<h2 align=center>Zero Shot Learning for Topic Modelling with Keywords</h2>


In this notebook we will be performing the task of assigning label names to keywords by using Zero Shot Learning. The approach has been tested on different datasets and the results generated as keywords with their assigned labl names with their corresponding accuracy score. 

This project/notebook consists of several Tasks.

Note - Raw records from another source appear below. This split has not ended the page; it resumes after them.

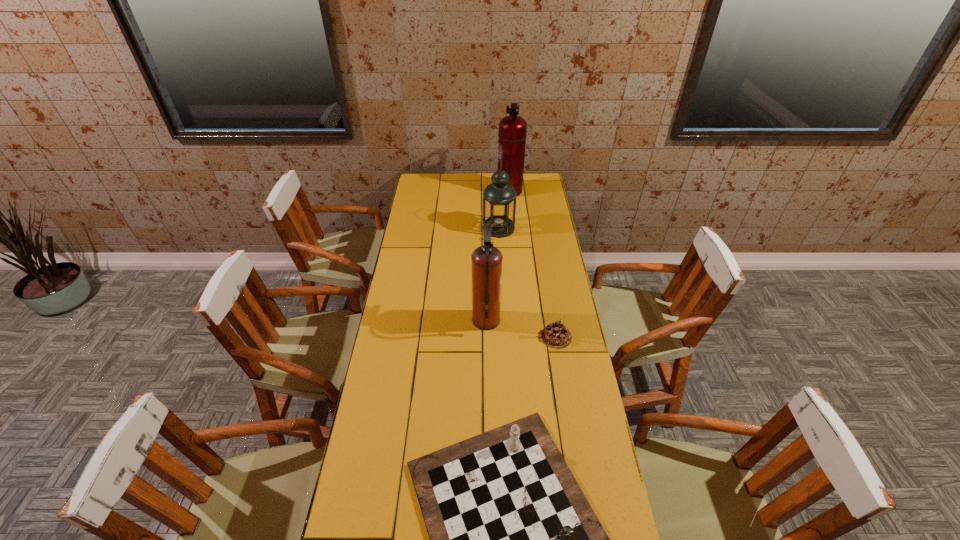 Where is `vacant space located at the nozzle of the nearer fire extinguisher`? The height and width of the screenshot is (540, 960). vacant space located at the nozzle of the nearer fire extinguisher is located at coordinates coord(411,320).

I want to click on free space located at the nozzle of the nearer fire extinguisher, so click(417, 320).

Locate an element on the screen. free space located on the right of the second farthest object is located at coordinates (547, 228).

Find the location of `free space located on the left of the chocolate cake`. free space located on the left of the chocolate cake is located at coordinates (444, 337).

Image resolution: width=960 pixels, height=540 pixels. I want to click on object present at the far edge, so click(x=512, y=135).

I want to click on fire extinguisher situated at the right edge, so click(x=512, y=135).

You are a GUI agent. You are given a task and a screenshot of the screen. Output one action in this format:
    pyautogui.click(x=<x>, y=<y>)
    Task: Click on the chocolate cake that is positioned at the right edge
    
    Given the screenshot: What is the action you would take?
    pyautogui.click(x=555, y=335)

Locate an element on the screen. object at the far right corner is located at coordinates (512, 135).

The width and height of the screenshot is (960, 540). In the image, there is a desktop. Find the location of `free space at the far edge`. free space at the far edge is located at coordinates (468, 173).

The image size is (960, 540). I want to click on free space at the left edge of the desktop, so click(425, 238). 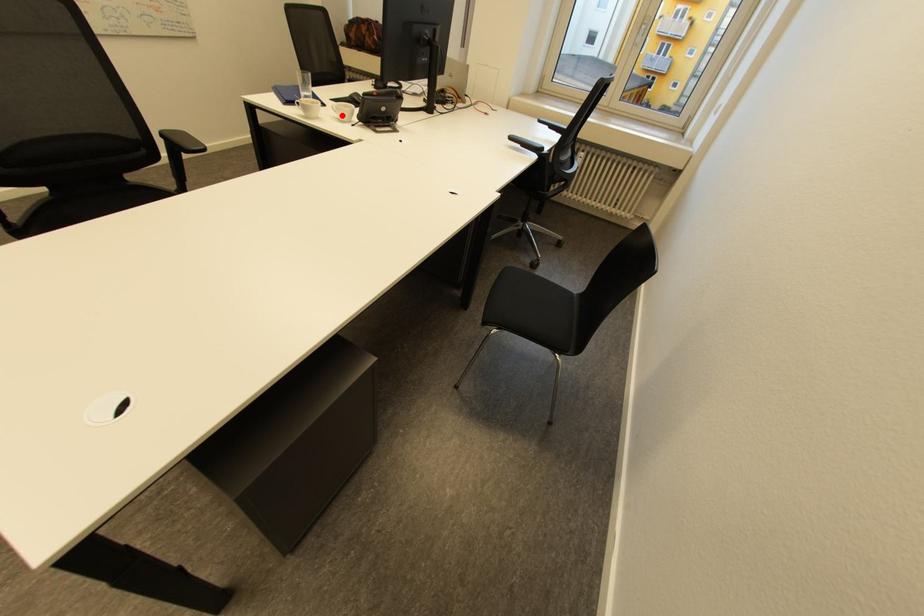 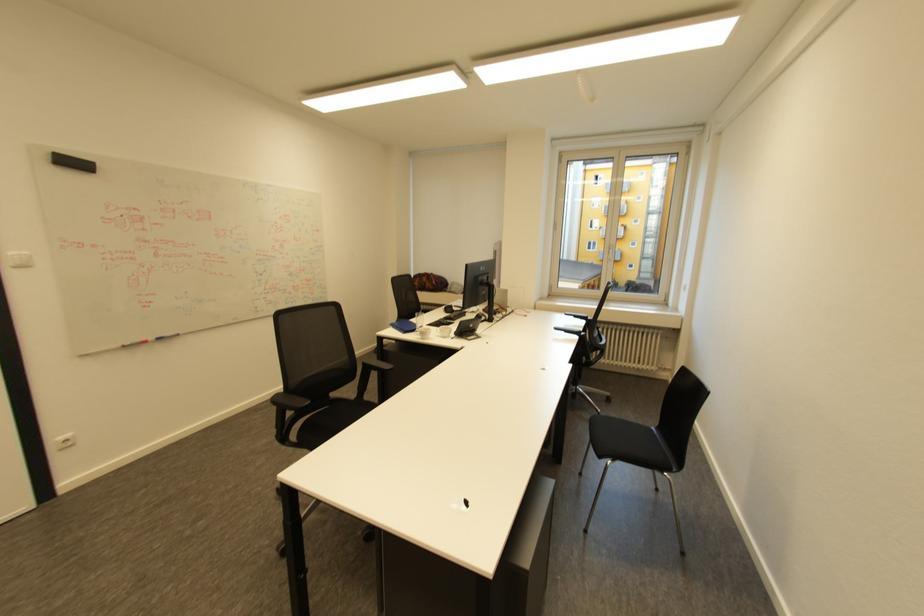 Question: I am providing you with two images of the same scene from different viewpoints. In image1, a red point is highlighted. Considering the same 3D point in image2, which of the following is correct?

- **[Task 1]()**: Importing the required libraries in the environment.
- **[Task ]()**: Instantiating the classifier by using huggingface pipeline
- **[Task 4]()**: Forming Class Names to which the keywords will be assigned to
- **[Task 5]()**: Passing the keywords and the class names through the classifier
- **[Task 6]()**: Analysis of the labels assigned to keywords

### Task 1: Importing the required libraries in the environment.

In [1]:
#Importing the necessary libraries
import numpy as np
import pandas as pd
import matplotlib.pyplot as plt
import seaborn as sns
from sklearn.metrics import classification_report, confusion_matrix

import transformers
from transformers import pipeline

import nltk

import warnings
warnings.filterwarnings("ignore")

2021-10-25 20:32:17.729784: W tensorflow/stream_executor/platform/default/dso_loader.cc:59] Could not load dynamic library 'libcudart.so.10.1'; dlerror: libcudart.so.10.1: cannot open shared object file: No such file or directory
2021-10-25 20:32:17.729849: I tensorflow/stream_executor/cuda/cudart_stub.cc:29] Ignore above cudart dlerror if you do not have a GPU set up on your machine.


In [2]:
print(transformers.__version__)

4.10.2


### Configure the FB-Bart-Large-mnli model pipeline

This transformer has been trained on a massily amount of data so already understands loads about the structure of text. 

In [11]:
classifier = pipeline('zero-shot-classification', model = 'facebook/bart-large-mnli')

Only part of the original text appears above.